§ WHAT YOU NEED TO DO
Give the total number of lines in the data below that include "ребёнок", and nothing else.

● ● ● ● ● ● ●

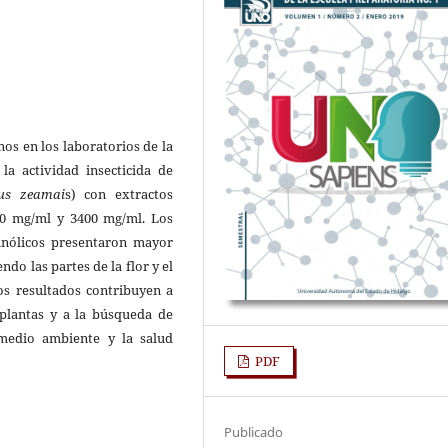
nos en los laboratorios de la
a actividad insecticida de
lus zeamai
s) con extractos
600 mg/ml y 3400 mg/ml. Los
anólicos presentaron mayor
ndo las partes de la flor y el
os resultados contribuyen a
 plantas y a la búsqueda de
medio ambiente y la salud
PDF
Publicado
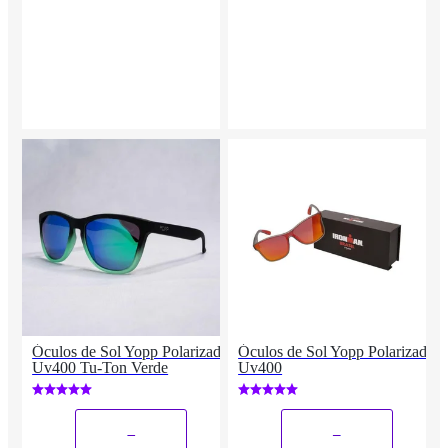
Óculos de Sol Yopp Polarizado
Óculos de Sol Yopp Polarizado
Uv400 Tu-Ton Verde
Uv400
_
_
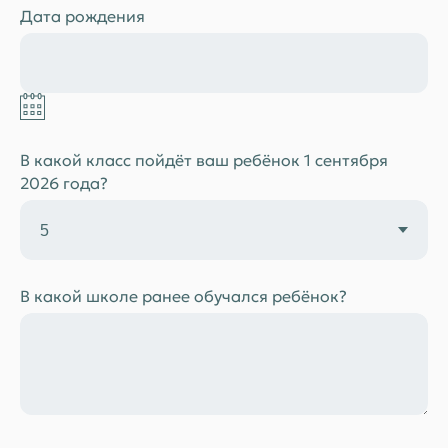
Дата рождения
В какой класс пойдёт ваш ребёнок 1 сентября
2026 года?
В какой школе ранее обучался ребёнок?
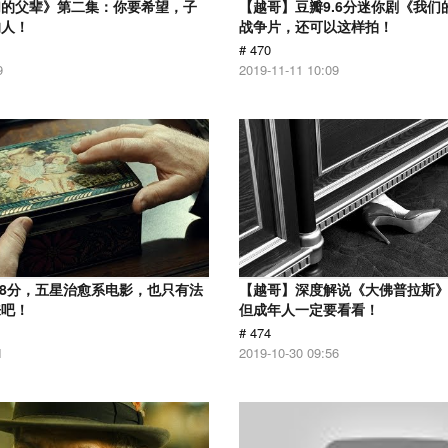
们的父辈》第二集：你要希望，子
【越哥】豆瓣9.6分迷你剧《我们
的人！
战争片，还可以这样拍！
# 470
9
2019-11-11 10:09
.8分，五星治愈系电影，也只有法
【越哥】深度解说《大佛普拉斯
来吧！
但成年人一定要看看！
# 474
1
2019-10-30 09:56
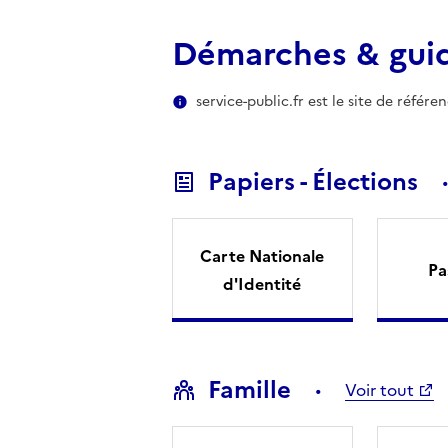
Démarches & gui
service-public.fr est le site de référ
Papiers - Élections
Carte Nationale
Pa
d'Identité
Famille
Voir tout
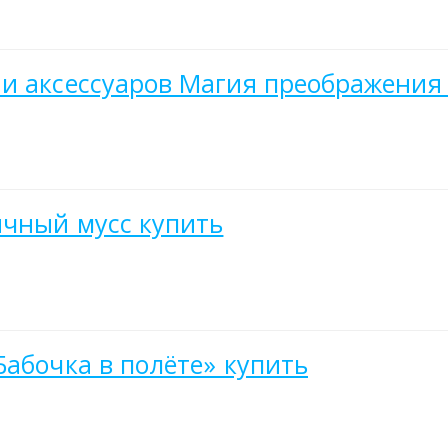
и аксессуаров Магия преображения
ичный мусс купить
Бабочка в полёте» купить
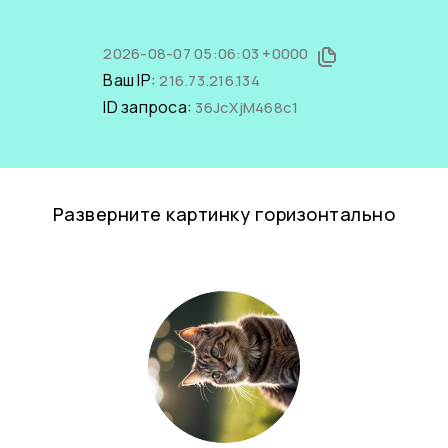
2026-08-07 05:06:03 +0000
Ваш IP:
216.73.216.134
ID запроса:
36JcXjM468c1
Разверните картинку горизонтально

● ● ● ● ● ● ●

§ ANSWER TO THE EXERCISE
2